When you reach the line below that has "väldigt trevligt att få byta miljö för", start returning lines exactly, and stop after the line that has "Haben Sie Fragen zu unseren Produkten?"; skip the pictures.

==*==

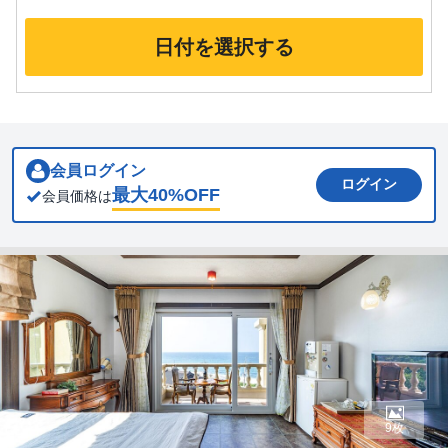
日付を選択する
会員ログイン
ログイン
最大
40
%OFF
会員価格は
9枚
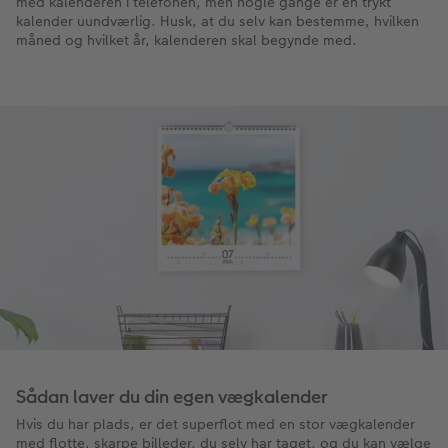
med kalenderen i telefonen, men nogle gange er en trykt
kalender uundværlig. Husk, at du selv kan bestemme, hvilken
måned og hvilket år, kalenderen skal begynde med.
Sådan laver du din egen vægkalender
Hvis du har plads, er det superflot med en stor vægkalender
med flotte, skarpe billeder, du selv har taget, og du kan vælge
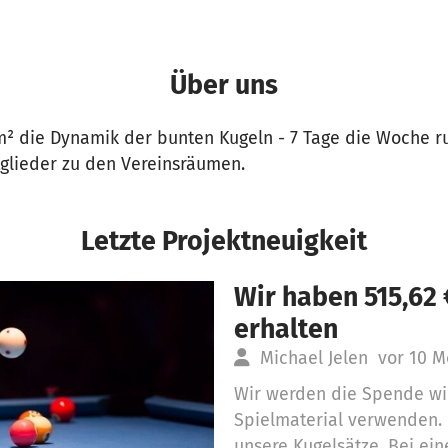
Über uns
m² die Dynamik der bunten Kugeln - 7 Tage die Woche 
itglieder zu den Vereinsräumen.
Letzte Projektneuigkeit
Wir haben 515,62
erhalten
Michael Jelen
vor 10 
Wir werden die Spende wi
Spielmaterial verwenden. I
unsere Kugelsätze. Bei ei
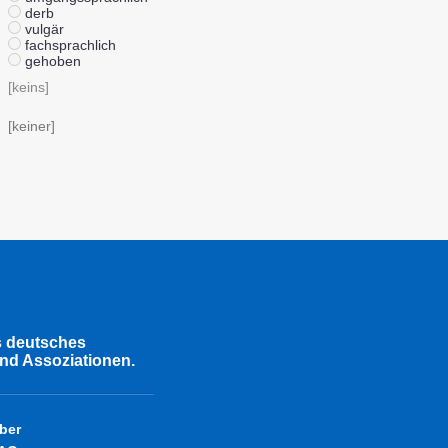
derb
vulgär
fachsprachlich
gehoben
[keins]
[keiner]
s deutsches
nd Assoziationen.
ber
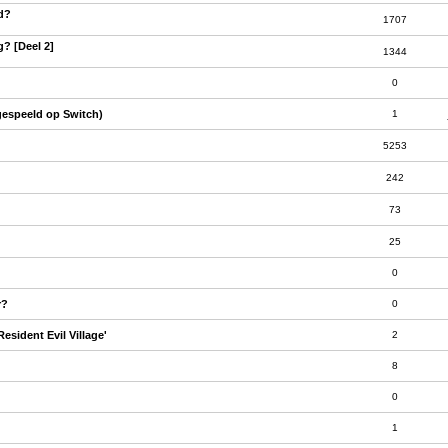
ld?
1707
g? [Deel 2]
1344
0
gespeeld op Switch)
1
5253
242
73
25
0
r?
0
sident Evil Village'
2
8
0
1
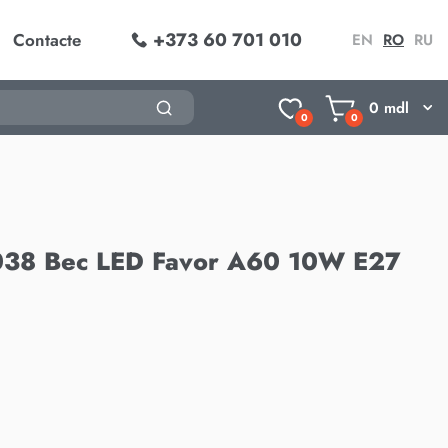
+373 60 701 010
Contacte
EN
RO
RU
0
mdl
0
0
038 Bec LED Favor A60 10W E27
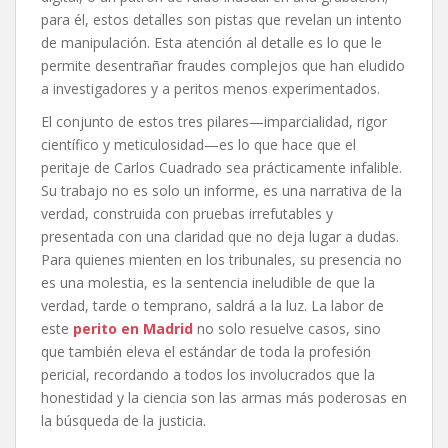
para él, estos detalles son pistas que revelan un intento
de manipulación. Esta atención al detalle es lo que le
permite desentrañar fraudes complejos que han eludido
a investigadores y a peritos menos experimentados.
El conjunto de estos tres pilares—imparcialidad, rigor
científico y meticulosidad—es lo que hace que el
peritaje de Carlos Cuadrado sea prácticamente infalible.
Su trabajo no es solo un informe, es una narrativa de la
verdad, construida con pruebas irrefutables y
presentada con una claridad que no deja lugar a dudas.
Para quienes mienten en los tribunales, su presencia no
es una molestia, es la sentencia ineludible de que la
verdad, tarde o temprano, saldrá a la luz. La labor de
este
perito en Madrid
no solo resuelve casos, sino
que también eleva el estándar de toda la profesión
pericial, recordando a todos los involucrados que la
honestidad y la ciencia son las armas más poderosas en
la búsqueda de la justicia.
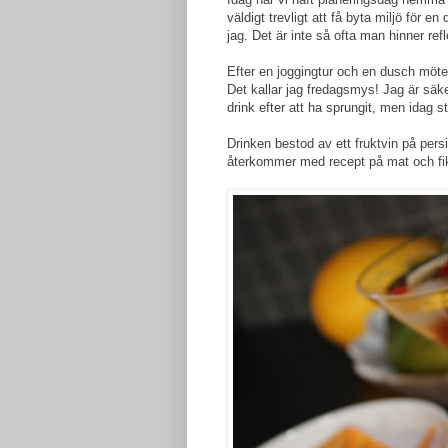
väldigt trevligt att få byta miljö för 
jag. Det är inte så ofta man hinner refl
Efter en joggingtur och en dusch möt
Det kallar jag fredagsmys! Jag är säker
drink efter att ha sprungit, men idag str
Drinken bestod av ett fruktvin på persik
återkommer med recept på mat och fik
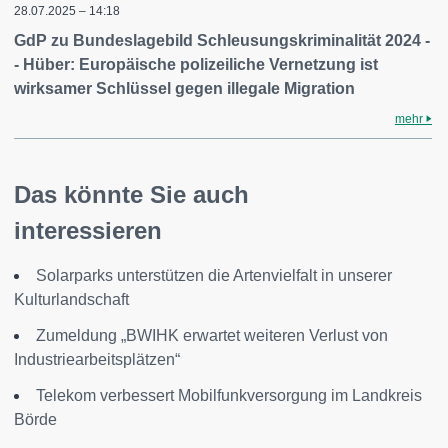
28.07.2025 – 14:18
GdP zu Bundeslagebild Schleusungskriminalität 2024 -
- Hüber: Europäische polizeiliche Vernetzung ist
wirksamer Schlüssel gegen illegale Migration
mehr
Das könnte Sie auch
interessieren
Solarparks unterstützen die Artenvielfalt in unserer
Kulturlandschaft
Zumeldung „BWIHK erwartet weiteren Verlust von
Industriearbeitsplätzen“
Telekom verbessert Mobilfunkversorgung im Landkreis
Börde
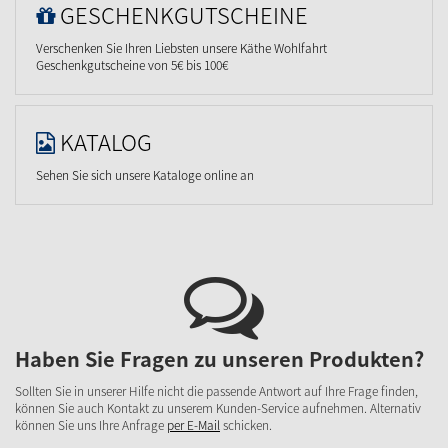
GESCHENKGUTSCHEINE
Verschenken Sie Ihren Liebsten unsere Käthe Wohlfahrt
Geschenkgutscheine von 5€ bis 100€
KATALOG
Sehen Sie sich unsere Kataloge online an
Haben Sie Fragen zu unseren Produkten?
Sollten Sie in unserer Hilfe nicht die passende Antwort auf Ihre Frage finden,
können Sie auch Kontakt zu unserem Kunden-Service aufnehmen. Alternativ
können Sie uns Ihre Anfrage
per E-Mail
schicken.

==*==

*TASK RESPONSE*:
väldigt trevligt att få byta miljö för 
jag. Det är inte så ofta man hinner refl
Efter en joggingtur och en dusch möt
Det kallar jag fredagsmys! Jag är säker
drink efter att ha sprungit, men idag str
Drinken bestod av ett fruktvin på persik
återkommer med recept på mat och fik
28.07.2025 – 14:18
GdP zu Bundeslagebild Schleusungskriminalität 2024 -
- Hüber: Europäische polizeiliche Vernetzung ist
wirksamer Schlüssel gegen illegale Migration
mehr
Das könnte Sie auch
interessieren
Solarparks unterstützen die Artenvielfalt in unserer
Kulturlandschaft
Zumeldung „BWIHK erwartet weiteren Verlust von
Industriearbeitsplätzen“
Telekom verbessert Mobilfunkversorgung im Landkreis
Börde
GESCHENKGUTSCHEINE
Verschenken Sie Ihren Liebsten unsere Käthe Wohlfahrt
Geschenkgutscheine von 5€ bis 100€
KATALOG
Sehen Sie sich unsere Kataloge online an
Haben Sie Fragen zu unseren Produkten?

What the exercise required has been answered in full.